Pay Equity

The Connecticut House of Representatives voted to pass a pay equity bill, and the Senate will have its opportunity to vote on the same bill soon. Even though the bill has not become law yet, it is worth taking a look at in light of what has been happening on this topic both on the federal level and in other states.

Paying women less than men – or men less than women – for similar work is already illegal in Connecticut. Section 31-75 of the Connecticut General Statutes provides that employers may not pay employees at a rate less than the rate paid to employees of the opposite sex “for equal work on a job, the performance of which requires equal skill, effort and responsibility, and which are performed under similar working conditions.” Under that law, employers may, however, pay employees of the opposite sex more for similar work if that differential is based on (1) a seniority system; (2) a merit system; (3) a system measuring earnings by quantity or quality of production (i.e., commission); or (4) a system based on a bona fide factor other than sex, such as education, training or experience, as long as that factor is not based on sex and is job-related.

If pay inequity is already against the law in Connecticut, then what does this bill even do? Among other things, it changes the standard from “similar working conditions” to “comparable working conditions,” in an apparent effort to expand the scope of the law to provide protection to more employees (though it is unclear what legal significance, if any, this change will have); bans employers from using an employee’s previous salary as a defense against an allegation of unequal pay; and prohibits employers from reducing an employee’s seniority for use of maternity or other family or medical leave. (See More Regarding CFMLA & FMLA)

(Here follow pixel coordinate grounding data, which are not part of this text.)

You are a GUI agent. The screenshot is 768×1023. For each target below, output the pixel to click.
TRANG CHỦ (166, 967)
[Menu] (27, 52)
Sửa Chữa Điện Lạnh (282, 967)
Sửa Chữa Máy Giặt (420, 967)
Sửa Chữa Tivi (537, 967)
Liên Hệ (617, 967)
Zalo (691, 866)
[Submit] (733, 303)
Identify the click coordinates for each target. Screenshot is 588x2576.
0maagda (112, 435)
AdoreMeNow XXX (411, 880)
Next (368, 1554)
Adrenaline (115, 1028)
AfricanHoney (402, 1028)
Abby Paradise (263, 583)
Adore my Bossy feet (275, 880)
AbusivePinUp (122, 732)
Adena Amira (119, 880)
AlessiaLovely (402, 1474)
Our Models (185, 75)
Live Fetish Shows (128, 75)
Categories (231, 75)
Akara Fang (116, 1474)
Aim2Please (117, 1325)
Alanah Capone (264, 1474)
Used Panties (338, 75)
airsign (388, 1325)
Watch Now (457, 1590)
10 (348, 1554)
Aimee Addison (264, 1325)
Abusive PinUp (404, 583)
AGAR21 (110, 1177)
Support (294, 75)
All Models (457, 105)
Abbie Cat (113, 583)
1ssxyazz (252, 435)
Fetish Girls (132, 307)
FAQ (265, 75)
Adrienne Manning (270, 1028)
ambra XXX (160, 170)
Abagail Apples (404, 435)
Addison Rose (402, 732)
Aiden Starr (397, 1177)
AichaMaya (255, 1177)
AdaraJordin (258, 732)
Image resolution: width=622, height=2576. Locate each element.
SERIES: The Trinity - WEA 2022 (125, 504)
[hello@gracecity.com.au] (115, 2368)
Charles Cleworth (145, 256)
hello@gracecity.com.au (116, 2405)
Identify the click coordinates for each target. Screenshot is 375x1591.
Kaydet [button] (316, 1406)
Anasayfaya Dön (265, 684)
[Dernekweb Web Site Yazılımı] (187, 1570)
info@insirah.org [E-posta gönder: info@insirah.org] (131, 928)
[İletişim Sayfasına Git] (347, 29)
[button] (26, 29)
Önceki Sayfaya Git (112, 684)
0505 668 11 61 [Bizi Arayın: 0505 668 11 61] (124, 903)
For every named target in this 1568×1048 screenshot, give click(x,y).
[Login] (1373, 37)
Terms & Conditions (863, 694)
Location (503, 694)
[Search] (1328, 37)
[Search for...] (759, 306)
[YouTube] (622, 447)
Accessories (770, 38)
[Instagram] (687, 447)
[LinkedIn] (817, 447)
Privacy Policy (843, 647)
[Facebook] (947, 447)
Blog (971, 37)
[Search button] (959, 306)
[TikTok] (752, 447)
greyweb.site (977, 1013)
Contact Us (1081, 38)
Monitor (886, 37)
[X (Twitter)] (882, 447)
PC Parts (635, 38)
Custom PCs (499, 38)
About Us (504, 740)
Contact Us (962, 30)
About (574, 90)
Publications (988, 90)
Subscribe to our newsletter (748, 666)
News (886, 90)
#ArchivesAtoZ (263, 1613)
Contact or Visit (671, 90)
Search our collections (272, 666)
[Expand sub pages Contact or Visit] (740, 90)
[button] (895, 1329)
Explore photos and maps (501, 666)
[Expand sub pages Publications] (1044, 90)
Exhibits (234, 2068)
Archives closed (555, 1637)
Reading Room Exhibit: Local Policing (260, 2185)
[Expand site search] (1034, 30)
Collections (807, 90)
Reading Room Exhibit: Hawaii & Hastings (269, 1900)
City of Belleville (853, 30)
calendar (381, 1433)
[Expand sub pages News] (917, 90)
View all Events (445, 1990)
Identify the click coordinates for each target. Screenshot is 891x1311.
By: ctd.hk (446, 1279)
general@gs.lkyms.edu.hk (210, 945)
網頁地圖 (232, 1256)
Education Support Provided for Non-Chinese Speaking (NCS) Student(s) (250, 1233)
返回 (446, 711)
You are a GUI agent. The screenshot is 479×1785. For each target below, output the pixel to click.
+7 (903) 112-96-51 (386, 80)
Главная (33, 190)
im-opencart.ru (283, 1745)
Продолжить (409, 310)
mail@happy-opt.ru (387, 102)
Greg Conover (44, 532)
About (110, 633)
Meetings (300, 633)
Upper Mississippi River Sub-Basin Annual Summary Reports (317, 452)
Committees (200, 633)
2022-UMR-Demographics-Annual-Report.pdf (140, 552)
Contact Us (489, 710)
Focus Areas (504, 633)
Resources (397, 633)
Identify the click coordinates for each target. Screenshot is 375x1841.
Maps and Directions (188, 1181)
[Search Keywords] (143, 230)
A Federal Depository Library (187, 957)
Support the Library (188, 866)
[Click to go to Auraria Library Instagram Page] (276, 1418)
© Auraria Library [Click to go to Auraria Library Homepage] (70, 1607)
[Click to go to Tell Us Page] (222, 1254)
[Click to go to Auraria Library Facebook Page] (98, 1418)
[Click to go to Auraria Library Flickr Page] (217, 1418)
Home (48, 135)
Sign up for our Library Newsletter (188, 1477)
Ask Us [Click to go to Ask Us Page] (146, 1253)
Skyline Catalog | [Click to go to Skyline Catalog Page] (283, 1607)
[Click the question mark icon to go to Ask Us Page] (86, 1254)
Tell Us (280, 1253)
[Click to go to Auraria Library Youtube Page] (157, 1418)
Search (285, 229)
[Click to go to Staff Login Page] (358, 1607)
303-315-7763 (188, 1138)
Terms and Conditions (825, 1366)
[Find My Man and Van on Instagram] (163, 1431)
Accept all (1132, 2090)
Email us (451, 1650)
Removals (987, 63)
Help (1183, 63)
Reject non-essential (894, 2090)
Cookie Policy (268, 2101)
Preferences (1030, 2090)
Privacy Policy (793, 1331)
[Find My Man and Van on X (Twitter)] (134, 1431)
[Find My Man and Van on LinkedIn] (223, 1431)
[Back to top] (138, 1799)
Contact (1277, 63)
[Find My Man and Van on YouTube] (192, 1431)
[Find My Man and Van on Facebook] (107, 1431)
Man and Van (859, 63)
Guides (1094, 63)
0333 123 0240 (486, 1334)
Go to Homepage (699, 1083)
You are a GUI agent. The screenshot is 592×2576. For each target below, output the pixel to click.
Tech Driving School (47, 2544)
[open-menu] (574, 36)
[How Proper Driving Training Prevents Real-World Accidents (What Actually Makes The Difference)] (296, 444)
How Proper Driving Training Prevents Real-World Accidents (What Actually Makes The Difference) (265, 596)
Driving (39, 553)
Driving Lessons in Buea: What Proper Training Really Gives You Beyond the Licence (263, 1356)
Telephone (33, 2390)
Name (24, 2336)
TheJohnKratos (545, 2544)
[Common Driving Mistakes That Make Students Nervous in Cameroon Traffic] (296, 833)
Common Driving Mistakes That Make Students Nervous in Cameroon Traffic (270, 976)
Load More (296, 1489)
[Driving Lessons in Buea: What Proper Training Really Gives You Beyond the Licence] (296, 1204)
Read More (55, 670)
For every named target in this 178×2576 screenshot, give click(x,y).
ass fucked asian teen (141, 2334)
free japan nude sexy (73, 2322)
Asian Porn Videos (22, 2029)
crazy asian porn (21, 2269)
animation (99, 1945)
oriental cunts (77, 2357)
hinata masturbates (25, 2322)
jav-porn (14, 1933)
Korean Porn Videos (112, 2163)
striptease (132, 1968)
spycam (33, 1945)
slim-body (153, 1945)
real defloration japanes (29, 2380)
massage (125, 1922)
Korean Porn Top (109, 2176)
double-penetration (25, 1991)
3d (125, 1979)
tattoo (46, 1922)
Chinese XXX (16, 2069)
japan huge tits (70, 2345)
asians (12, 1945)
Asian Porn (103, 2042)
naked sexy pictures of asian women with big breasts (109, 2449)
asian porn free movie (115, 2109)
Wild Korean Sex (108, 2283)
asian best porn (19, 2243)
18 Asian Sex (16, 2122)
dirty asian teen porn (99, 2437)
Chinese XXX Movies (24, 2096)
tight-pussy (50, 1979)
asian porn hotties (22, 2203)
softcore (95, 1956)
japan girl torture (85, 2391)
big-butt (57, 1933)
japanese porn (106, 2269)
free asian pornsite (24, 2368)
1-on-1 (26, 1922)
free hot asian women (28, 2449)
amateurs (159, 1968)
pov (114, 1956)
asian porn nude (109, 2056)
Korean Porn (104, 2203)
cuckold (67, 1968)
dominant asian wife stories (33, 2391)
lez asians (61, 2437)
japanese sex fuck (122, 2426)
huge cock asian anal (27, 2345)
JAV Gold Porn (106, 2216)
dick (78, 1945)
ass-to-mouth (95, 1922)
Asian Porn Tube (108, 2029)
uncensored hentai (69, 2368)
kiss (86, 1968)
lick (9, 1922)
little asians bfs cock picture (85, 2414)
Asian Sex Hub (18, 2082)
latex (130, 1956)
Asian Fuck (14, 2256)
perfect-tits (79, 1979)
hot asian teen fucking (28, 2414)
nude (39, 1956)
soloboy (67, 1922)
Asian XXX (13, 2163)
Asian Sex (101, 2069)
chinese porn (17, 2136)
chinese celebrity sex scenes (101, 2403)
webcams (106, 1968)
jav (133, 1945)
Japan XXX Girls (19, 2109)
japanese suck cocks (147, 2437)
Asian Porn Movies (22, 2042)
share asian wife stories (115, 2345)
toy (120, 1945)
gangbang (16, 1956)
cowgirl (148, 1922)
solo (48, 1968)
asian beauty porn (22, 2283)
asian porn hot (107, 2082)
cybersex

Absent from the bill passed by the House is a provision prohibiting employers from asking about the salary history of prospective employees. That provision was removed. In Massachusetts, the first state ever to pass an equal pay law back in 1945, the legislature included that provision in its new pay equity law, which takes effect July 1, 2018. The rationale for including such a provision is that if women are underpaid because they were discriminated against for their sex at their previous places of employment, then basing starting pay on what women were earning in the past perpetuates the discrimination. The Massachusetts law goes further than Connecticut’s law in other ways, too, but that is nothing new when it comes to employee protections and discrimination in employment laws.

We await the Connecticut Senate’s vote. We will keep you posted. As things stand, any changes to Connecticut’s current pay equity law pursuant to this bill would take effect October 1, 2017.